ويكيبيديا

    "كفن" - ترجمة من عربي إلى تركي

    • Kefeni
        
    • tabut
        
    • torbasında
        
    • kefen
        
    • sanat
        
    • tabuta
        
    • kefenini
        
    • kefene
        
    • sanatı
        
    • tabutun
        
    • kefenle
        
    • cenaze taşıtı
        
    Ya da emredin, yeni kazılmış bir mezara girip. Kefeni içinde saklanayım bir ölünün! Open Subtitles أو أننى أوضع فى قبر جديد أو أختبئ فى كفن رجل ميت
    Sanırım Torino Kefeni'nindeki kanından DNA örnekleri alacaklardı. Open Subtitles أظن أنهم سيأخذون الحمض النووي من الدماء الموجودة على كفن تورينو
    Israr etti, mumyalamak yok, açık tabut yok, cenaze yok. TED أصر على ذلك، لا تحنيط ولا كفن مفتوح، ولا جنازة.
    Bir daha saha görevine gidersek, ceset torbasında dönerim. Open Subtitles لقد اعادونى الى الشجيرات وسوف اعود فى كفن
    Sarma işi ritüelistik olabilir, bir nevi kefen. Open Subtitles الغطاء ممكن أن يرمز إلى نوع من الشعائر، مثل كفن من نوع ما.
    Bir sanat olarak varoluşumun üç boyutlu dokuması gibiler.
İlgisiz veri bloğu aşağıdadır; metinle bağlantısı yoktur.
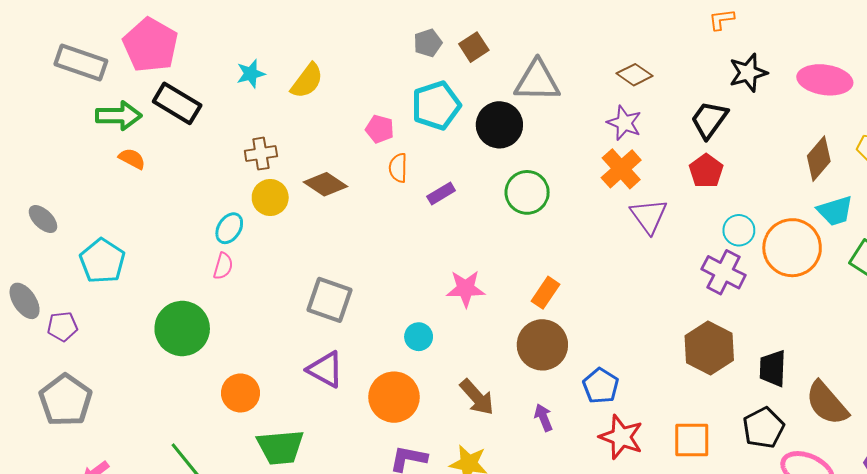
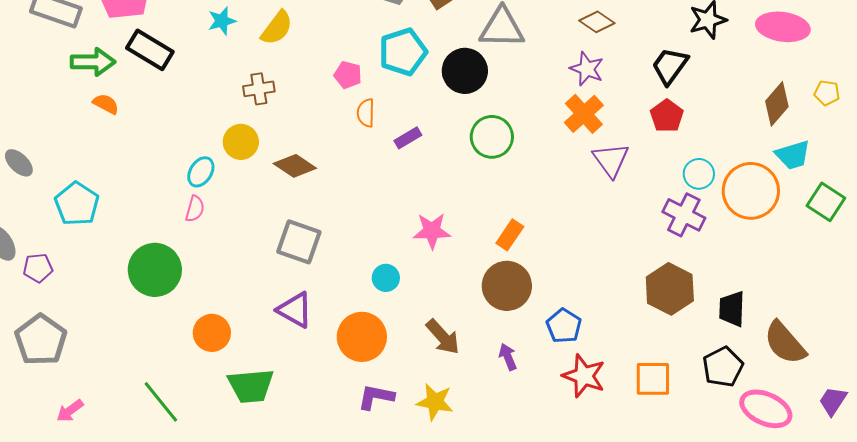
brown cross: (261, 154) -> (259, 89), moved
brown diamond: (325, 184) -> (295, 166), moved

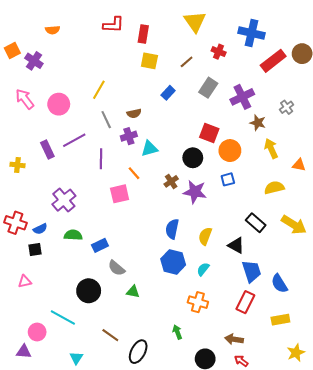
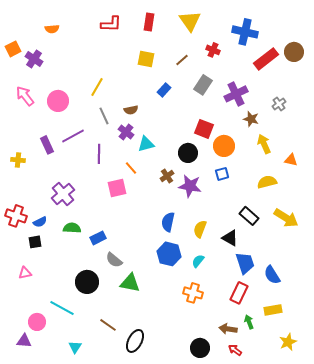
red rectangle: (143, 34) -> (149, 22), moved
purple cross: (129, 136) -> (126, 132), turned -35
green triangle: (133, 292) -> (130, 283), size x1.5
green arrow: (177, 332) -> (249, 322), moved

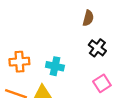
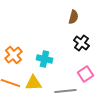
orange cross: (19, 62) -> (13, 55), turned -36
TED إنهم نوعاً ما مثل نسيج ثلاثي الابعاد من وجودي حيث أعيش كفن
    Seni bir tabuta koyup yanına da yılan koysam orada kalabir miydin? Open Subtitles سوف أضعك في كفن ثم أضع أفعى في الكفن ماذا ستفعل ؟
    Torino kefenini duydun mu, Dr. Cehennemde Yanacak? Open Subtitles هل سمعت عن كفن تورن أو الدكتور اذهب الى الجحيم؟
    Torino Kefeni'nin tadını da merak ediyorum. Open Subtitles أتسائل كيف يبدو طعم كفن تورينو ؟
    O elindeki Turijn'in Kefeni. Open Subtitles آه؛ أنت تستخدم كفن تورينو
    Ben buna Montenegro Kefeni diyorum. Open Subtitles أنا أدعوها كفن مونتينيغرو
    Burada hepimiz evliyiz de, ve bir gün bu kiliseye bir tabut içinde gireceğiz. Open Subtitles وتزوجنا كلنا هنا أيضاً وسنحضر للكنيسة فى كفن ذات يوم
    Bu kutu oyuncak ayım için mükemmel bir tabut olacak. Open Subtitles الصندوق يصلح ليكون كفن جيد. للدب اللعبة.
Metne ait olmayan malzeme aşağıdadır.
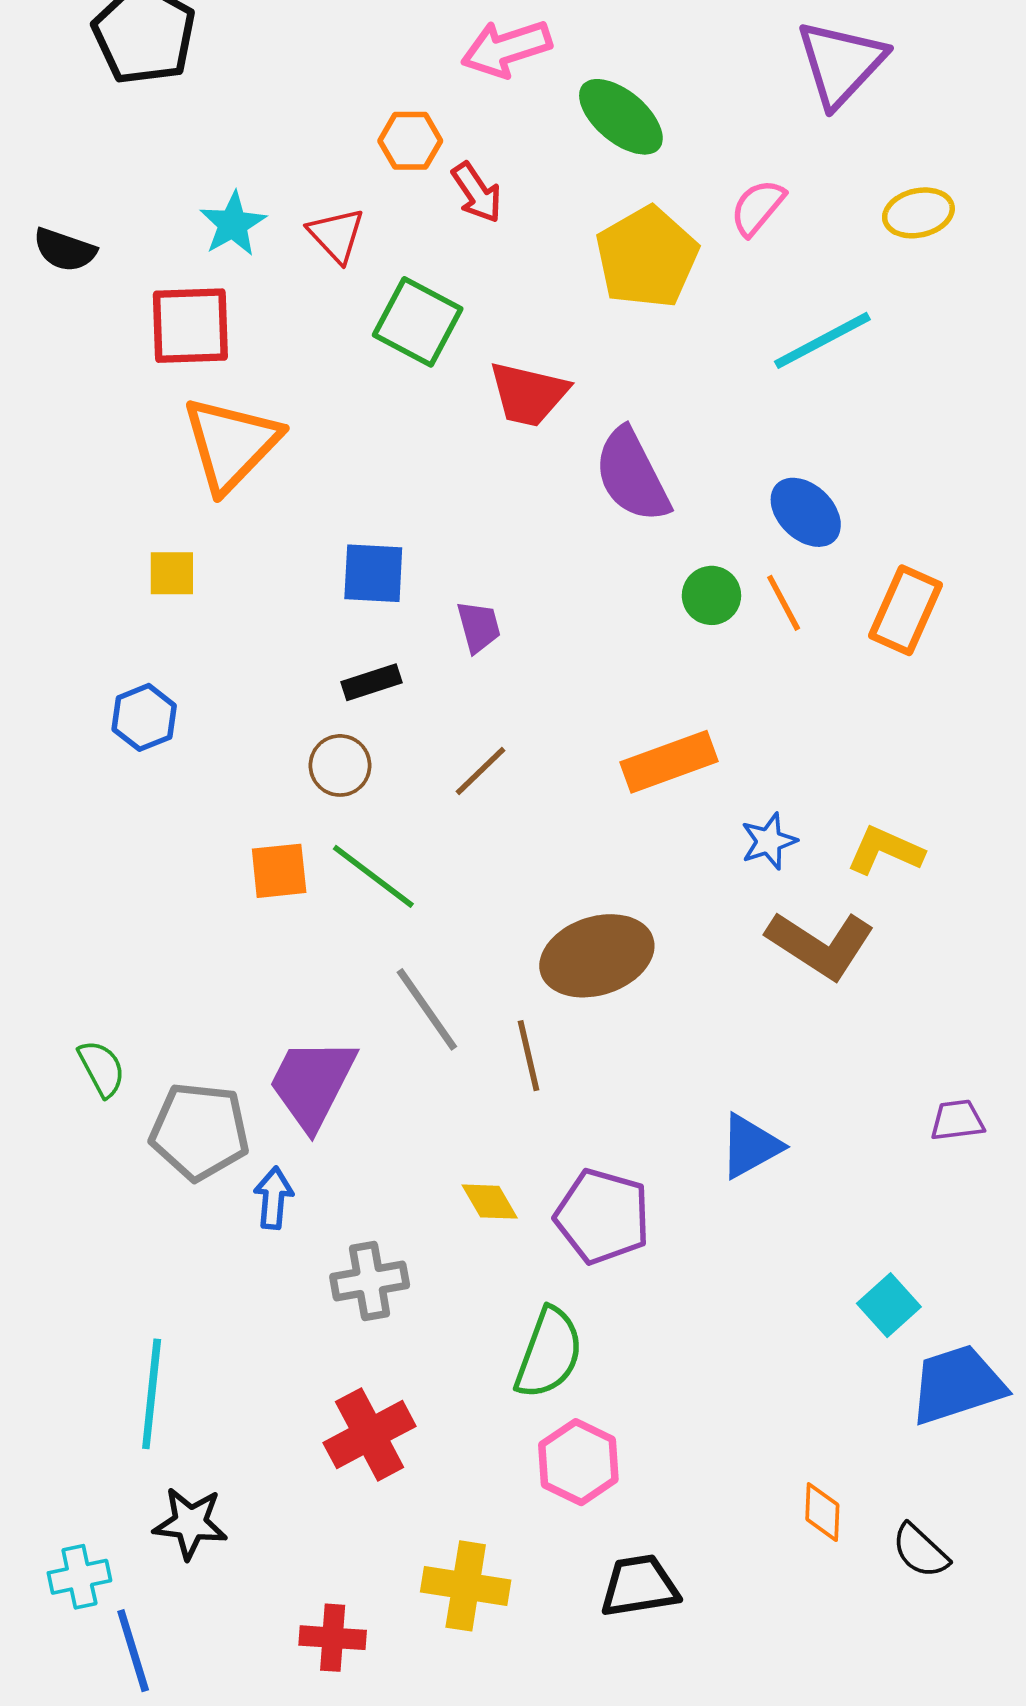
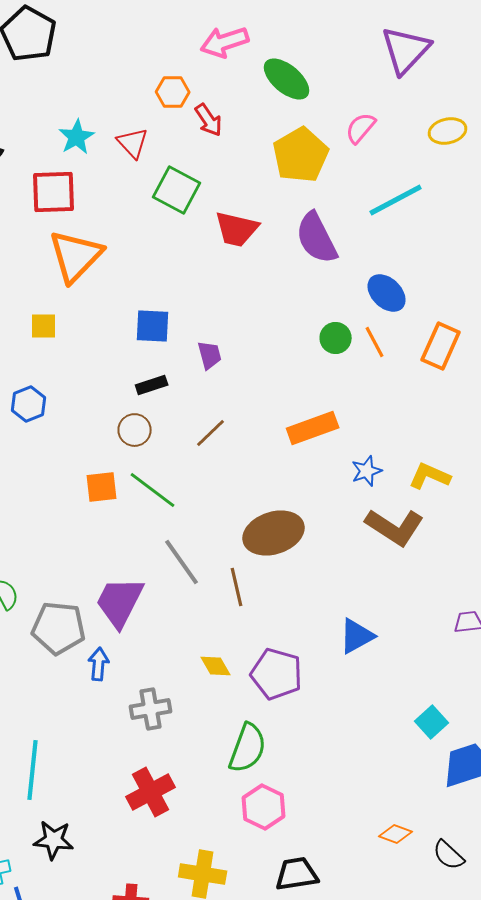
purple semicircle: (632, 475) -> (317, 238), moved
orange diamond: (822, 1512) -> (396, 834), turned -72

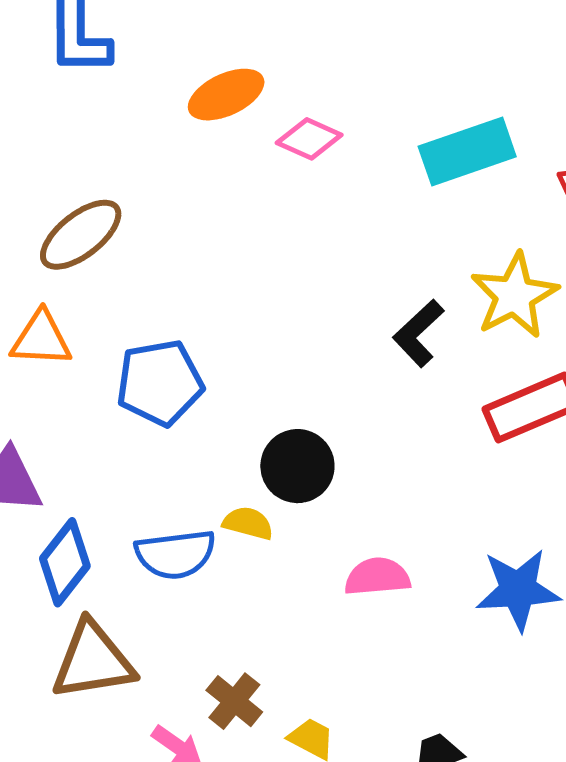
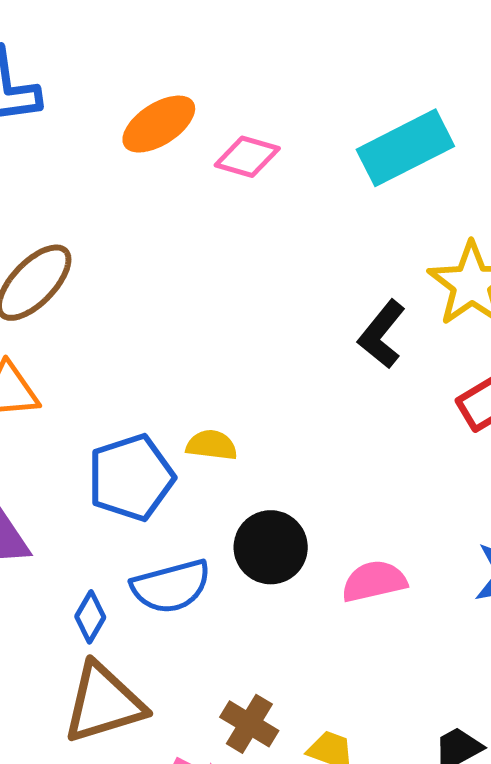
blue pentagon: (160, 383) -> (131, 478), moved
black circle: (297, 466) -> (271, 547), moved
yellow semicircle: (248, 523) -> (212, 445), moved
blue diamond: (65, 562) -> (90, 617), moved, size x0.6

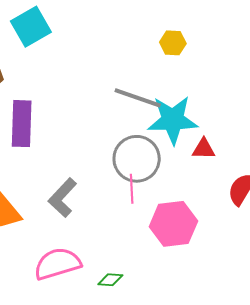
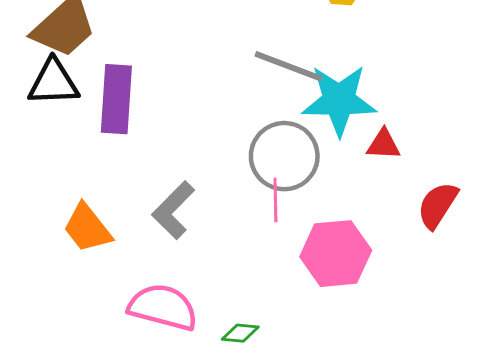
pink semicircle: (57, 264) -> (163, 307), turned 30

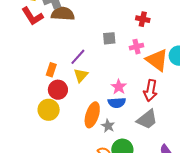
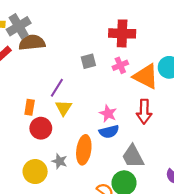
red cross: (143, 19) -> (122, 33), size x1.6
yellow circle: (49, 110) -> (35, 172), moved
gray trapezoid: (147, 119) -> (133, 156), moved, turned 110
gray star: (108, 126) -> (59, 161), moved

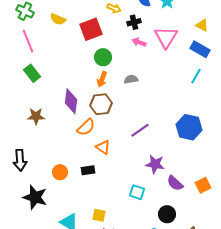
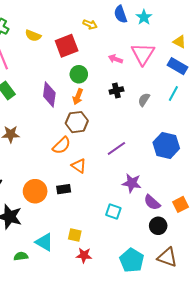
black cross: (134, 22) -> (116, 91), moved
gray semicircle: (131, 79) -> (144, 100), moved, turned -48
purple diamond: (71, 101) -> (49, 95), moved
orange circle: (60, 172) -> (35, 191), size x1.5
black circle: (167, 214) -> (158, 226), moved

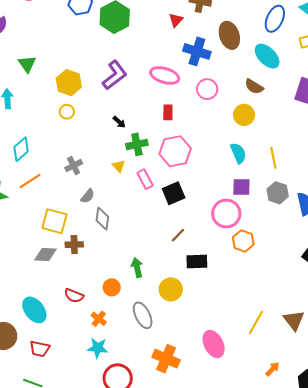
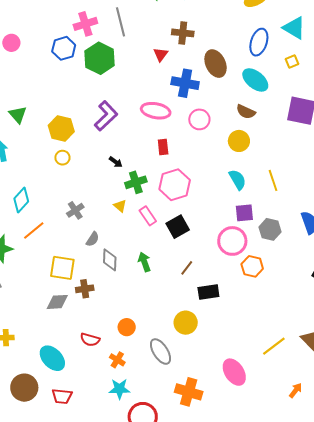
gray hexagon: (278, 193) -> (270, 229), moved
green arrow: (137, 268) -> (144, 262), moved
yellow line: (256, 323) -> (274, 346), turned 30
    Annemin kızarmış tavukları yüzünden babama çok büyük boy tabut almamız gerekmişti. Open Subtitles فبسبب الدجاج المقلي الذي تعده أمي اضطررنا لشراء كفن ٍ من القياس الكبير لوالدي
    Ceset torbasında eve dönüş'ü seyrettim ve o filmi sevdim. Gerçekten sevdim o filmi ben. Open Subtitles (لقد شاهدت ( عائد للوطن في كفن لقد أحببته، أنا لم أكذب
    Ceset torbasında eve dönüş filmini çeken herif. Open Subtitles (قام بإنتاج (عائد للوطن في كفن
    Makineyle kurutulmuş bu saçtan kefen, Jovi'ye daimi bir gölge oluşturuyordu, adam adeta yıkılmaz bir kaleydi. Open Subtitles إنه كفن مجفف الذي يُغلف (جوني) في ظل دائم ومُستمر الذي يجعله يبدو راسخ.
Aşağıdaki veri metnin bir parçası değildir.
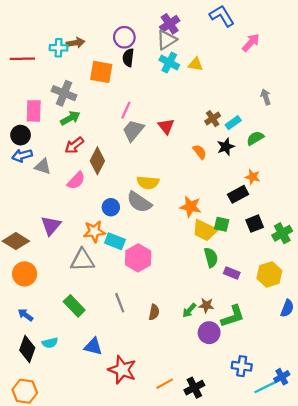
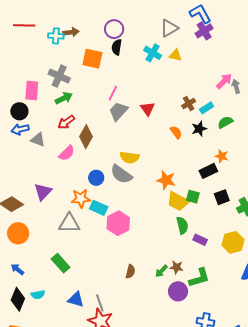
purple cross: (170, 24) -> (204, 31), moved
gray triangle: (167, 40) -> (169, 28), moved
pink arrow: (251, 43) -> (224, 81), moved
red line: (22, 59) -> (24, 25), moved
gray line: (120, 303) -> (100, 303), moved

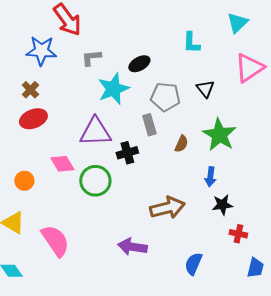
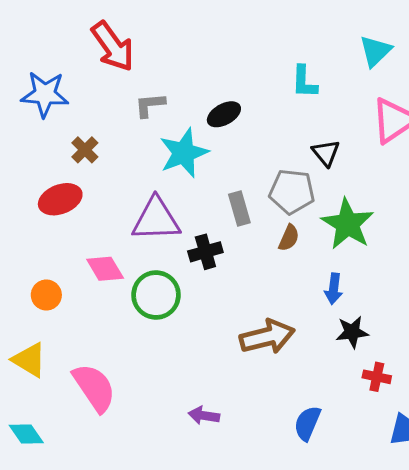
blue star: (41, 51) -> (45, 94), moved
brown cross: (30, 90) -> (85, 150), moved
gray pentagon: (165, 97) -> (292, 192), moved
purple arrow: (132, 247) -> (204, 415), moved, size x0.7

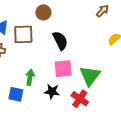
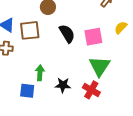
pink square: (63, 69) -> (93, 37), moved

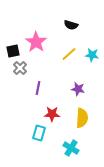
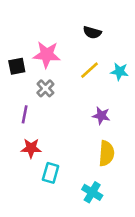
pink star: (36, 42) -> (47, 55), turned -30
gray cross: (20, 68) -> (45, 88), moved
purple line: (38, 88) -> (25, 114), moved
red star: (52, 114) -> (31, 148), moved

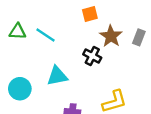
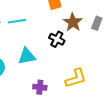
cyan line: (46, 35) -> (17, 21), turned -42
    Bir sanat eseri olarak yaşarken düşüşler ve çıkışlarla karşılaşmak zorunda kaldım. TED لقد اضطررت لمواجهة صراعات وانتصارات بينما أعيش حياتي كفن
    Hayat bedenimi terk ettiğinde, beni tabuta yerleştirecek, kefenimle sarmalayacak, ve sonra da... kapağı kapatacaksın. Open Subtitles 'عندما تخلت عن الحياة جسدي' أنت نفسك سوف يضع لي في نعش، التفاف لي في كفن لي،
    Torino kefenini duydun mu, Dr. Cehennemde Yanacak? Open Subtitles هل سمعت عن كفن تورن أو الدكتور اذهب الى الجحيم؟
    Onu dikkatle kefene sarmış. Open Subtitles لقد كفن بدقة وحساسية، باستثناء مراسم الدفن الحقيقية
    Bir Görüntü sanatı olarak sinema, realitenin kendisini anlatır. Open Subtitles السينما كفن مظهري تخبرنا شيئاً ما عن الواقع نفسه
    tabutun altında bir delik olacak ve oradan yılanı içeri göndereceğim. Open Subtitles سأفعل بـ 5000 دولار كفن به ثقب سفلي ندخل منه الأفعى
    Göreneklerine göre Yahudiler, cesedin sadece kefenle gömüldüğü durumda ölümün dengeleneceği inancını taşırlar. Open Subtitles على حسب معتقدات اليهود, فإن الموت يجعل الناس سواسية, يتم دفن الجثة في كفن فقط.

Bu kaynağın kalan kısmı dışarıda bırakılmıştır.